__Provided records__:

· · · · ·

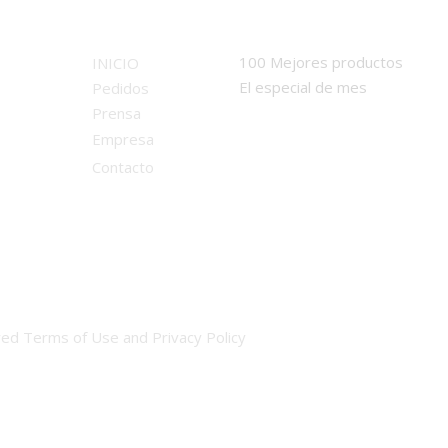
100 Mejores productos
INICIO
El especial de mes
Pedidos
Prensa
Empresa
Contacto
ed Terms of Use and Privacy Policy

· · · · ·

__What to work on__: Repeat each line of the records exactly, dropping the pictures.

__Written solution__:
100 Mejores productos
INICIO
El especial de mes
Pedidos
Prensa
Empresa
Contacto
ed Terms of Use and Privacy Policy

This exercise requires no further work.